* **Instructions to follow**
Look below. Copy each line that has "hebben" in it.

* **Supplied data**
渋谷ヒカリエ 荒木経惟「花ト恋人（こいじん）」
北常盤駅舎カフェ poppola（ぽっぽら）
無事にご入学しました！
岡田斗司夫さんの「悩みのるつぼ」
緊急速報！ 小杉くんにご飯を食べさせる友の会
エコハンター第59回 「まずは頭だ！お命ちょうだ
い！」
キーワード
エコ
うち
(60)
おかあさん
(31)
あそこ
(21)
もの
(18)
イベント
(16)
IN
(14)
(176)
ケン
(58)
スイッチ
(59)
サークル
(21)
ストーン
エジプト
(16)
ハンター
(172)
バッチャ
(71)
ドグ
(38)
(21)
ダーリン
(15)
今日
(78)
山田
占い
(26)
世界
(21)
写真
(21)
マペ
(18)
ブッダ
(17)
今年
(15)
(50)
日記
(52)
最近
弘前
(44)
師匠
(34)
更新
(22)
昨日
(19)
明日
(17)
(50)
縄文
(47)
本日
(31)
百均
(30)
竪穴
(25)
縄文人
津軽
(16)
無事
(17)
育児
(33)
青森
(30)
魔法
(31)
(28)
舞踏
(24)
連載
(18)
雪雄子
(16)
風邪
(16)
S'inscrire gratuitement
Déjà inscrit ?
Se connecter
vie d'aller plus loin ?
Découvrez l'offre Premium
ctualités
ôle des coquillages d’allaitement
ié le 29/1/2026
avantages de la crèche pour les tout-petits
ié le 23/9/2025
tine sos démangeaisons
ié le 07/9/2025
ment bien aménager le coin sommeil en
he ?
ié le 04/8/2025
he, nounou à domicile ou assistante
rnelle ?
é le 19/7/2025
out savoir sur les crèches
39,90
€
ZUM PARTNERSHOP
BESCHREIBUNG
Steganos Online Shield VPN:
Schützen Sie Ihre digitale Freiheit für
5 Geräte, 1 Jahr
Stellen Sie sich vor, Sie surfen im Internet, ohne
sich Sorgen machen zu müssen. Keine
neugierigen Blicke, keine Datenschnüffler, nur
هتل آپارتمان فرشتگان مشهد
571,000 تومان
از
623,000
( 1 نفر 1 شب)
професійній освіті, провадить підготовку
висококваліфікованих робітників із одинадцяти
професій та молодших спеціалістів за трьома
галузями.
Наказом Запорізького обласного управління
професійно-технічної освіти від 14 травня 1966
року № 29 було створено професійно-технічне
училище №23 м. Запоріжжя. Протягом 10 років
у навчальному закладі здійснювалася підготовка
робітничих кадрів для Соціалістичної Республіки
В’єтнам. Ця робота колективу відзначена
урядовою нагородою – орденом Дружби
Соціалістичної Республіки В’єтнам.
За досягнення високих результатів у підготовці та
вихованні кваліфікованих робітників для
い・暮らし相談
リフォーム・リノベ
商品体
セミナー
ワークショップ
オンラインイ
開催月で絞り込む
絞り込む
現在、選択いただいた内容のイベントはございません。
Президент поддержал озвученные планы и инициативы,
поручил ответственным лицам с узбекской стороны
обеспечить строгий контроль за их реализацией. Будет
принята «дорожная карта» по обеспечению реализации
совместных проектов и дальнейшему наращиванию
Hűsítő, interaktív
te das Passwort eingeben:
...
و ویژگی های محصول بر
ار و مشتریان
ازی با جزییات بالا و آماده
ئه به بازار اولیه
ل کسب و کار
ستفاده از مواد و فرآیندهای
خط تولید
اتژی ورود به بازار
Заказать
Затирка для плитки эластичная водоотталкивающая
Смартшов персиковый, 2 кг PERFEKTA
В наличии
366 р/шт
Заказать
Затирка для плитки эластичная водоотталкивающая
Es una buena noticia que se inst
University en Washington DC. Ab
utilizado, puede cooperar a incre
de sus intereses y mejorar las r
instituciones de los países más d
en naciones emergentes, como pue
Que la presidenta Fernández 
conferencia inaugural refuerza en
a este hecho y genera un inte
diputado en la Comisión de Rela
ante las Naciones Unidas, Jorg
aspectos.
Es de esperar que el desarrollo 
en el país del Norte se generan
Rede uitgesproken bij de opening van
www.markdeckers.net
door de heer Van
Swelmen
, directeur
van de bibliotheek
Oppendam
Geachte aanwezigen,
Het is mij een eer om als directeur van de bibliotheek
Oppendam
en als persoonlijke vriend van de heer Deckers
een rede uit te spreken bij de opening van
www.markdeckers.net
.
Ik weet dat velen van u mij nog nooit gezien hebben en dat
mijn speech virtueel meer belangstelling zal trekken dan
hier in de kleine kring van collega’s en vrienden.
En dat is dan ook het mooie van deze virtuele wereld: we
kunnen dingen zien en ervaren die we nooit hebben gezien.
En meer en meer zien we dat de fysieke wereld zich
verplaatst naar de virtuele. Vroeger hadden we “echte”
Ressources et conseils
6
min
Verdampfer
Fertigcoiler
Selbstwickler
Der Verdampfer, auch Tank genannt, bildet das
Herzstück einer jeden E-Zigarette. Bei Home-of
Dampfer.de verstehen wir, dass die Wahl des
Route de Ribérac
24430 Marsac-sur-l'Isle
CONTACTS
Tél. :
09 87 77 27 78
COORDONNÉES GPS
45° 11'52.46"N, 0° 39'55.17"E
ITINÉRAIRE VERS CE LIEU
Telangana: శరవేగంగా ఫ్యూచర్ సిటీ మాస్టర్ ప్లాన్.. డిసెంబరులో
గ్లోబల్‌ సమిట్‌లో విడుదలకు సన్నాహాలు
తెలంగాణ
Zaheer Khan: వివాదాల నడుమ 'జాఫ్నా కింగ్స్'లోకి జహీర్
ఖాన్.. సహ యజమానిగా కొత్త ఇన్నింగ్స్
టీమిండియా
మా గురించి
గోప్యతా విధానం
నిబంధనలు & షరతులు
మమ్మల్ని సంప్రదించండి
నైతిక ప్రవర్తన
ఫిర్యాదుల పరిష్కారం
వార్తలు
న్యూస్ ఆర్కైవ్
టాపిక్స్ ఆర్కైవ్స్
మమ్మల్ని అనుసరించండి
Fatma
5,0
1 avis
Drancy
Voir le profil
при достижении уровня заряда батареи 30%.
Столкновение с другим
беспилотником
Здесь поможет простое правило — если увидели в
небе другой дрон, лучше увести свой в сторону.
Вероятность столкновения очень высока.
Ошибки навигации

* **Finished exercise**
Ik weet dat velen van u mij nog nooit gezien hebben en dat
kunnen dingen zien en ervaren die we nooit hebben gezien.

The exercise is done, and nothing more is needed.